Designing Human-Targeted Random IDs

Bertrand Florat - Apr 10, 2022

Designing Human-Targeted Random IDs

Article also published on DZone.

ℹ️ NOTE We don't deal here with technical ID used as primary keys in relational databases. See my previous article here if you seek a great way to generate them.

Context

During one of my recent projects, I have been asked to design a scheme of IDs highly usable by humans. The business requirement was mainly to create pseudo-random values that can't be inferred or guessed in order to be used as a secret token printed on some official documents for future controls.

Later on, we had a similar requirement with lower security concerns: generating human-readable file numbers that can be printed on associated documents, verbalized on phone or typed when doing searches.
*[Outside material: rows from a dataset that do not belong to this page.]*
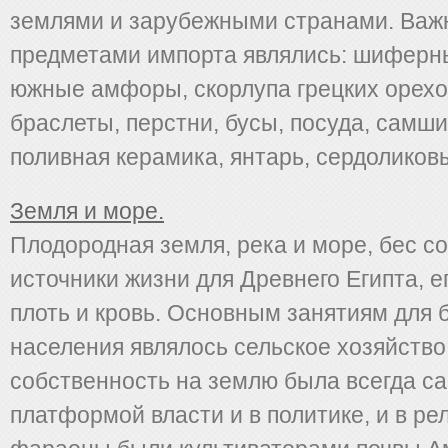
землями и зарубежными странами. Ва
предметами импорта являлись: шиферн
южные амфоры, скорлупа грецких орехо
браслеты, перстни, бусы, посуда, самш
поливная керамика, янтарь, сердоликовые
Земля и море.
Плодородная земля, река и море, бес со
источники жизни для Древнего Египта, е
плоть и кровь. Основным занятиям для
населения являлось сельское хозяйство
собственность на землю была всегда с
платформой власти и в политике, и в ре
Another well-known example (in France at least) is the ID (aka “SNCF number”) attached by the French railway company with each train travel so one can open easily any travel details from your smartphone without being fully authenticated.

Main Criteria

After having compared existing solutions and analyzed the business stakeholder's requirements, these criteria emerged:

These IDs have to be short to be easily typed, read or verbalized on phone by a human (no more than six to ten characters).
They have to integrate systems that prevent and detect typos.
They don't have to be unique (and can't because of their small size and thus variability). However, the system has to prevent collisions either by coupling these IDs with some others values (like a person last name) or by retrying another attempt when a shuffle value already exists (the solution we use). You’ll have to remind that closed items may own the same ID (when doing search by ID, for instance, make sure to make status into account).
When possible, avoid generating offending terms or acronyms (like F*** in English). We didn't actually searched for a solution so far but maintaining a dictionary per targeted language seems the best guess (thanks for Rumen Dimov for his feedback).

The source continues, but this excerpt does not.